As the demand for more powerful, more efficient processors continues to grow, emerging architectures like RISC-V and ARM are gaining ground against traditional x86 processors. These newer platforms offer such benefits as increased scalability and lower power consumption, making them suitable for a wide range of applications.
ARM processors are commonly used in mobile devices like phones and tablets, embedded devices, and IoT devices, and benefit from an enormous ecosystem of software and tools. RISC-V is versatile, used in everything from tiny microcontrollers to high-performance computers. Over the long term, these processor architectures are expected to reshape the future of the semiconductor industry, offering superior performance, increased energy efficiency, and greater flexibility. In fact, the global market for RISC processors is projected to grow from $8.3 billion dollars in 2020 to $14.8 billion by 2025.
Let’s take a closer look at these two emerging platforms, examining how they differ and how their growing popularity is expected to impact the industry.
RISC and ARM: Business Challenges and Ecosystems
In addition to being up against x86 processors, RISC and ARM compete with each other. For example, both platforms target mobile devices, embedded systems, and the Internet of Things (IoT). However, important philosophical differences distinguish the two platforms. ARM and RISC-V are instruction set architectures (ISAs) — the most fundamental aspect of any processor — and in fact both are reduced instruction set computer (RISC) designs, with base instructions that are simple but quick to calculate. A key difference between the two, however, is that the RISC-V architecture is open-source while ARM uses a standardized proprietary architecture.
ARM processors currently dominate the mobile device market due to their power efficiency and low energy consumption — and although RISC-V has the potential to disrupt ARM's current dominance, RISC-V is still relatively new. ARM, as noted, already boasts a rich ecosystem with a wide array of tools and software, as well as a track record of reliability. RISC-V, on the other hand, lacks such features as memory management units, advanced vector extensions, and certain security enhancements, all of which ARM and x86 ISAs do have.

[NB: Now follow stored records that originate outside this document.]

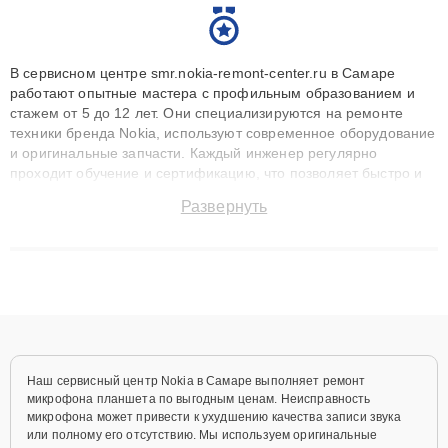
В сервисном центре smr.nokia-remont-center.ru в Самаре
работают опытные мастера с профильным образованием и
стажем от 5 до 12 лет. Они специализируются на ремонте
техники бренда Nokia, используют современное оборудование
и оригинальные запчасти. Каждый инженер регулярно
проходит обучение и сертификацию, что позволяет быстро и
точноdiagnostikировать поломки и восстанавливать технику с
Развернуть
сохранением гарантии до 3 лет. Наши мастера решают
сложные случаи: от замены матриц и материнских плат до
ремонта после залития и восстановления данных. Благодаря
высокой квалификации и ответственному подходу клиенты
получают быстрый, качественный ремонт и понятные
объяснения по результатам диагностики.
Наш сервисный центр Nokia в Самаре выполняет ремонт
микрофона планшета по выгодным ценам. Неисправность
микрофона может привести к ухудшению качества записи звука
или полному его отсутствию. Мы используем оригинальные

Last but not least are the hurdles RISC-V will have to overcome in terms of verification, compatibility, and industry standardization. However, the rise of RISC-V still could present a challenge to ARM's position, particularly as more companies adopt RISC-V in their designs.
Top Considerations for Industry Leaders
As industry leaders consider these two processor architectures moving forward, the trade-offs between the two platforms in terms of flexibility, cost, compatibility, performance, and power efficiency will be top-of-mind. Beyond that, the adoption of RISC-V in particular presents both opportunities and issues to be overcome. While the RISC-V platform may allow more control and customization in the creation of processors, there are also technical, legal, and market barriers that could arise over time.
As a consequence, watching specific sectors within the industry that adopt RISC-V (such as high-performance computing) and monitoring the adoption and development of the platform will be essential. But creativity and innovation at this stage are also key, as industry leaders and developers take the opportunity to explore how these two platforms can work symbiotically — for example, employing RISC-V as a co-processor or an accelerator for ARM-based systems.
The RISC/ARM Trend: What Tech Leaders Should Consider
Now is an ideal time for research and development teams to experiment with the open-source advantages of the RISC-V platform to enhance its compatibility, features, and performance. By designing a wider range of tools to support development and implementation of RISC-V, technology leaders can apply it in frameworks, operating systems, debuggers, libraries, and more. Tech sector leaders can gain a competitive edge by investing in RISC-V to create innovative products and services, in addition to helping to contribute to the standardization and overall maturation of the platform.
As both platforms continue to evolve, new trends and issues will undoubtedly emerge with respect to the availability and quality of software and hardware support, legal and regulatory implications of using the two platforms, and the target application domain and use case for choosing one over the other. Market demand and consumer preferences could also influence the further development of RISC-V and ARM.